Movements and Styles: Abstract Expressionism, Minimalism

Born: October 15th, 1938 - Bronxville, NY

Brice Marden Timeline

Quotes

"To maintain any kind of life as an artist is to make change. Yet for most observers change in an artist's work is the most difficult thing to grasp."
Brice Marden
"Working on a painting is very physical...the shapes of the paintings are so closely related to the human scale, you work with them, and after a while it gets to be a dance."
Brice Marden
"I paint as I see and as I feel, and I have very strong feelings."
Brice Marden
"My work comes out of observation and acceptance of nature. Man, part of nature, absorbs and digests and pushes it back out in the form of art."
Brice Marden
"I got to a point where I could go on making 'Brice Marden paintings' and suffer that silent creative death...You get to this point where you have to make a decision to change things."
Brice Marden
"When the painting really lives...I consider it finished. When I have put all I can into it and it really breathes, I stop."
Brice Marden
"Very early on, I became conscious of the fact that art is a societal threat because it's tied so explicitly to truth."
Brice Marden
"One of the great things about art is it isn't worth anything. It's absolutely free. It's going to get made no matter what."
Brice Marden

"Color is a way of arriving at light. The illusion of light is one of the things that a painter works with, I mean, that's how you get an image.

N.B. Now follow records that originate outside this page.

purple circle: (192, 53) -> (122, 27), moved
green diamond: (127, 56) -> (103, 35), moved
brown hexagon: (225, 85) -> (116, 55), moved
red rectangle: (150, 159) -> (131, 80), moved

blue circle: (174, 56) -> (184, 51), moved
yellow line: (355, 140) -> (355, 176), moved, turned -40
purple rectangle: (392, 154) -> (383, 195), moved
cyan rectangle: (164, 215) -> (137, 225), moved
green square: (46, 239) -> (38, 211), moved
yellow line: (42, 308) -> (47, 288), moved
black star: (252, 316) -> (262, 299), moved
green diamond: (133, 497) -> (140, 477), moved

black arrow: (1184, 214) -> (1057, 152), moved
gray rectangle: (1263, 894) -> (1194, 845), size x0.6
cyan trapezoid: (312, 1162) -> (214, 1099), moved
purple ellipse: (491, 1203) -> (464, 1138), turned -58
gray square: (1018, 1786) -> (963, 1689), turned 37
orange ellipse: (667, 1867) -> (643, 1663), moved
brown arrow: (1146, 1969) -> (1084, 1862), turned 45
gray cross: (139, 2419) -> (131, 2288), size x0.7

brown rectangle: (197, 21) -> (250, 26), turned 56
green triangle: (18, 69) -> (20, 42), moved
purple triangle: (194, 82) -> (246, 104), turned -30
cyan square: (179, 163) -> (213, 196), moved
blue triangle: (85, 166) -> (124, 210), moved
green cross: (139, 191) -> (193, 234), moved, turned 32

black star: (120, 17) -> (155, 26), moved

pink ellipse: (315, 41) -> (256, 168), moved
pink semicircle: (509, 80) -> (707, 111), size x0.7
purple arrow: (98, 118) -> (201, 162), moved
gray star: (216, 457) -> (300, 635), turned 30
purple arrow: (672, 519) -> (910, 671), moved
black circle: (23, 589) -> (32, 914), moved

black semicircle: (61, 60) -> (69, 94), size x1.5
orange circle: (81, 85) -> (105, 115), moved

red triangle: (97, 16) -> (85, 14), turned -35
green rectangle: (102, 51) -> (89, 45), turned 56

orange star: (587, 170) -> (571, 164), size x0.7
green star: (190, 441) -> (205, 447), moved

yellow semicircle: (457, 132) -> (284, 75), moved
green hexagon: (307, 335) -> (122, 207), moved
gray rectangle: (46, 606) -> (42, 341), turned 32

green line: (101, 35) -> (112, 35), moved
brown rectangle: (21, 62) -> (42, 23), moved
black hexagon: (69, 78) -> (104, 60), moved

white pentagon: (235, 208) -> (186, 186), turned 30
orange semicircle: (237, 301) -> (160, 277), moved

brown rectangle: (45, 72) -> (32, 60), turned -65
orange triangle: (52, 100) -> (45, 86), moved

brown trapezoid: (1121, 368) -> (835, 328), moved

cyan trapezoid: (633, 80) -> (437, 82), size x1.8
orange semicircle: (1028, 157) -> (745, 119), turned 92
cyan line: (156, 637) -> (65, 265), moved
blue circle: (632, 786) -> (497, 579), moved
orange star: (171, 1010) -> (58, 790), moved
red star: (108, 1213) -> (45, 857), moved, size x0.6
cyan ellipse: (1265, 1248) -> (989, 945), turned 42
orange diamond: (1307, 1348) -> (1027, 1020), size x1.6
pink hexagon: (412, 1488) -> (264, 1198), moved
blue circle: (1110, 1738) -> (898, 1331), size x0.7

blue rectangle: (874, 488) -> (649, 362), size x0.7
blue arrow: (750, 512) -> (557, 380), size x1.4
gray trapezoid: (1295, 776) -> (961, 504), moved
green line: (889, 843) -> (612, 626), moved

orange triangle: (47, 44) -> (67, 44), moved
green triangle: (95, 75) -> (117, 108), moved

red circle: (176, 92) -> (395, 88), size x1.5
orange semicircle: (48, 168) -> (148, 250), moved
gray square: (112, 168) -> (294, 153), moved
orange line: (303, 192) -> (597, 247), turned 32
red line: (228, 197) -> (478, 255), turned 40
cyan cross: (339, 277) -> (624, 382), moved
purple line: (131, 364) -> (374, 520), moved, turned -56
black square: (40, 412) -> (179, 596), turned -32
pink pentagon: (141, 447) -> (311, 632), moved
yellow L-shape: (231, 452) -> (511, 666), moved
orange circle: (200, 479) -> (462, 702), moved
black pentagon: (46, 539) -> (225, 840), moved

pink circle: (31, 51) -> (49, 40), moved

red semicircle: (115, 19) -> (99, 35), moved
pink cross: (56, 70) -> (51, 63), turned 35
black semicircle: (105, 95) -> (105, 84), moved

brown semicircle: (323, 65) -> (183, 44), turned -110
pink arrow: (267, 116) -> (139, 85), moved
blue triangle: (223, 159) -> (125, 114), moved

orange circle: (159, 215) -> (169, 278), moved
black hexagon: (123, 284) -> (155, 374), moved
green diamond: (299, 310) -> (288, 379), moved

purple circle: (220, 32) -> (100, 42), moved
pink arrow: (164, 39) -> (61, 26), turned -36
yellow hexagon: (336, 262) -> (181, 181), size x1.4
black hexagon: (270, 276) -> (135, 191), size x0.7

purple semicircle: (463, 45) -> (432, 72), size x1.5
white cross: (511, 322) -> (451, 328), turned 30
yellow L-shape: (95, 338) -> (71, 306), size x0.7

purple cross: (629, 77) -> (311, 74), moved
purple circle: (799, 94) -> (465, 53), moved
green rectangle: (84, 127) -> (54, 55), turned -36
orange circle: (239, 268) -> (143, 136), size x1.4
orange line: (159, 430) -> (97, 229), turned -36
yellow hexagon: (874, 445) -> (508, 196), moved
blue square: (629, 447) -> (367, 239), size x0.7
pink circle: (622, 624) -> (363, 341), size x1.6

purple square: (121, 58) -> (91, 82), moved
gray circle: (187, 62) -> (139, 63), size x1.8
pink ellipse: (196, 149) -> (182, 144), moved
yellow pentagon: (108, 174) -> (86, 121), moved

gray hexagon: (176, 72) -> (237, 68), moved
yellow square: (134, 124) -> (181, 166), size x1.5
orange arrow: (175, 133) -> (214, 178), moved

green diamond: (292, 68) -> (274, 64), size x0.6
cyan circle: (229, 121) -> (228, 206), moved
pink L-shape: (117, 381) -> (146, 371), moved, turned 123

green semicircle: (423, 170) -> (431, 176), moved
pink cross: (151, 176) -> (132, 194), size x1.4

Without light there is no visible image."

Brice Marden Signature

Synopsis

Brice Marden could be likened to a chameleon. Marden himself once compared the relationship between painters and their critics as basically one big chase, where critics attempt to pin down and define artists, who are constantly working to escape the shackles of labels. At various points in his career Marden has been labeled a Minimalist and an Abstract Expressionist, but the way that he has bounced between - and away from - each of these categories has meant that his works take on an intensely personal idiom. Marden bases his art upon a wide range of experiences - new acquaintances, internal crises, and studies of literature, art history, and nature - often distilling his memories to a single key moment of inspiration. As his career has advanced, Marden's works have tended to combine his various explorations of his experiences, thereby creating "layers" of his interests between memory and form that span the full range of his activity.

Key Ideas

Unlike many of the Minimalists and Abstract Expressionists whom he studied and with whom he sometimes worked, Marden does not abandon subject matter while he reveals the process of creation and the materials he uses; instead, these often feed off one another, as the evidence of process often points to the nuanced quality of Marden's experiences that undergird his works. He has described his work occasionally as "taking one of Jackson Pollock's drips and zooming in on a piece of it."
Marden's works derive from highly specific personal experiences, much like those of Frank Stella, and without knowledge of those personal stories, our understanding of Marden's works usually remains incomplete. Often, Marden's paintings and drawings include numerous clues - dimensions that relate to moments from or facts about the subject of inspiration. Some works strive for a poetic minimalism - describing a road trip through the state of Nebraska in a single color.
Marden maintains a deep commitment to a modernist mantra of continually revising his work, sometimes "erasing" and reworking his pieces over a very long time. This has caused many to praise the very high standards he sets for himself, but to some extent it has also limited his productivity.
The difficulty of categorizing Marden's work derives in part from the way that he has gone through several different phases of his career. When he feels like he has exhausted his creativity, he looks to other, often disparate, sources of inspiration. More recently, his work has tended to become more reflective, bringing in several of these interests together in a kind of "layered" or "autobiographical" manner.

Most Important Art

Brice Marden Famous Art

Nebraska (1966)

Marden was inspired to create this painting in the wake of a cross-country drive whose route took him through the state of Nebraska, part of the vast American Great Plains, in the summer of 1966. Nebraska interested him because "[i]t was the kind of landscape that looked as though it was supposed to be very boring, but it wasn't. There were these subtle changes in the landscape [wherein] you'd suddenly go over a little rise, and there was this incredible gorge or something - not a big, huge thing, but with little trees in it.. the green I saw was exquisite." While the greenish-gray color of Nebraska does not describe a particular tree or patch of grass, it allows Marden to fuse discrete moments of sensual experience such as the subtle and transient ways that light falls on foliage, crevasses, and hillsides that typifies one's immersion within landscape.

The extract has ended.